There are no more fake news except for sporadic trolling on the threads of my posts and a deluge of friends and message requests. But, hey, don’t forget you have full control of your social media account. Like I said in my post: Good luck with that. I don’t [expletive] know you.
Now, I’m enjoying Facebook again.

Thursday, June 1, 2017

Of dubious loyalties

NO you’re not mistaken. I know this day isn’t scheduled for my column but I requested for this space because I have to get this rant off my chest.
Just this week, we carried a story on how Vice Mayor Raineir Joaquin Uy had to cut short a regular session of the city council because they no longer had a quorum.
Uy said councilors Lordan Suan, Leon Gan, and Yan Lam Lim were present at the start of their 42nd regular session on Monday but sneaked out in the middle of the plenary.
The three reportedly gave different reasons for cutting their attendance short. Suan said his stomach ached. Gan said a relative died so he excused himself from the session. Lim said he had to get out of the chamber because his blood pressure shot up.
Three different reasons but, to me, they still have a “common denominator” ? They’re all purples.
What got my goat was they were supposed to tackle timely issues during that session. As the disappointed councilor Bong Lao said, they were supposed to discuss the proposed flood and risk-reduction measures of the city.
I say timely because the government weather agency just declared that it’s now the rainy season. They even said to prepare for at least 14 storms until November. If  storm “Sendong” taught anything it is to prepare for worst.
Our city council has 18 members and 10 members would constitute a simple majority. At the start of the session, six of these “honorables” were absent.
Had these numbnuts stayed, the council still would have had a quorum and passed important resolutions.
Uy had no choice but to declare an end to the session because “since there were only nine left, anything that the city council approves can be legally questioned.”
These councilors should realize that their boss after the 2016 elections are the Kagay-anons and not that aging thing in Sta.
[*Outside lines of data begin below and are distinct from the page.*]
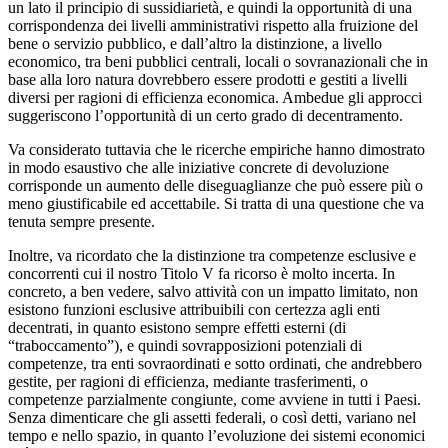
un lato il principio di sussidiarietà, e quindi la opportunità di una
corrispondenza dei livelli amministrativi rispetto alla fruizione del
bene o servizio pubblico, e dall’altro la distinzione, a livello
economico, tra beni pubblici centrali, locali o sovranazionali che in
base alla loro natura dovrebbero essere prodotti e gestiti a livelli
diversi per ragioni di efficienza economica. Ambedue gli approcci
suggeriscono l’opportunità di un certo grado di decentramento.
Va considerato tuttavia che le ricerche empiriche hanno dimostrato
in modo esaustivo che alle iniziative concrete di devoluzione
corrisponde un aumento delle diseguaglianze che può essere più o
meno giustificabile ed accettabile. Si tratta di una questione che va
tenuta sempre presente.
Inoltre, va ricordato che la distinzione tra competenze esclusive e
concorrenti cui il nostro Titolo V fa ricorso è molto incerta. In
concreto, a ben vedere, salvo attività con un impatto limitato, non
esistono funzioni esclusive attribuibili con certezza agli enti
decentrati, in quanto esistono sempre effetti esterni (di
“traboccamento”), e quindi sovrapposizioni potenziali di
competenze, tra enti sovraordinati e sotto ordinati, che andrebbero
gestite, per ragioni di efficienza, mediante trasferimenti, o
competenze parzialmente congiunte, come avviene in tutti i Paesi.
Senza dimenticare che gli assetti federali, o così detti, variano nel
tempo e nello spazio, in quanto l’evoluzione dei sistemi economici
Cecilia.
If Suan and Lim had a delicate constitution that day, they should have taken medicine for it. Hasn’t Suan heard of Diatabs, for chrissakes?! Newsflash, councilor, that’s what your JO is for! You could have just messaged that worker-relative of yours for medicine. Besides, don’t they realize the office of CDRRMC is directly below the plenary hall? That office is ready 24/7.
As for Gan, let’s just hope most of his relatives to the fourth degree of consanguinity and affinity are healthy because, god forbid, he couldn’t attend sessions anymore.
You ran for office, gardemet! Do your part and serve the people who voted you in office and don’t be such a baby.